The Department of Psychology has long been a standard-bearer for research that advances knowledge while contributing tangible social benefits.

The department’s multiyear extramural grant funding now totals about $17.5 million from such sources as the National Institute of Mental Health, the National Institute of Child Health and Development and the National Institute of Justice. During fiscal year 2010, the department spent $4.1 million in total grant dollars.  

These grants fund projects that span the life cycle and psychological landscape, increasingly looking to the nexus between nature and nurture for insight.

Associate Professor Ben Hankin, for example, is working on a longitudinal study to help determine the genetic and environmental triggers for anxiety and depression in children and adolescents.
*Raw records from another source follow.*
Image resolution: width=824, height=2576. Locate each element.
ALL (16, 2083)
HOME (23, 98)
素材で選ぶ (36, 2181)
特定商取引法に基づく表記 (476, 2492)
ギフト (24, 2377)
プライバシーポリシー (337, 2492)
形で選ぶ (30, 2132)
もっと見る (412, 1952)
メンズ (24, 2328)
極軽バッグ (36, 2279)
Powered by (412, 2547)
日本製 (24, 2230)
In fall 2009, he received the prestigious American Psychological Association’s Distinguished Scientific Award for Early Career Contribution to Psychology.

Learning disorders specialist Bruce Pennington is examining the genetic and symptomatic relationship between delayed speech in children and dyslexia, which are typically studied by different disciplines. If a link emerges, it could change how these phenomena are defined, diagnosed and treated.
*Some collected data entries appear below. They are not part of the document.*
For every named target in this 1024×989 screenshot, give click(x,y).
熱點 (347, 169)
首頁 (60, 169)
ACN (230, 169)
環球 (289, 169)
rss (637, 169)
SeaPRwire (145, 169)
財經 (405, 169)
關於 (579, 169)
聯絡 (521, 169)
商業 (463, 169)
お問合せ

Sarah Watamura, meanwhile, is interested in stress and its effects on health and cognitive development. The director of the Child Health and Development Lab, Watamura is measuring the stress hormone cortisol in preschoolers—including children newly arrived from Mexico—at home and when they are attending full- and half-day Head Start and community child care programs. The goal: a better understanding of those stressors and how to mitigate them.

Stress also is implicated in the work of Anne DePrince, who has shown that violence against women and children can have a deleterious effect on attention and memory. She is working with Stephen Shirk—who has developed methods to treat adolescent depression—to use and study those methods in the treatment of young people who have experienced trauma.

Economic stress is at the heart of many marital disagreements. Martha Wadsworth, who directs the Colorado Project on Economic Strain, and marriage expert Howard Markman are studying whether teaching low-income couples relationship skills (developed through Markman’s Center on Marital and Family Studies) might help them cope with financial stress and improve their marriages and families.

“Many of us are trying to develop new treatments for adults, teenagers with depression or to prevent disorders in kids,” Wadsworth said. “We are doing applied research with an eye toward developing direct applications quickly.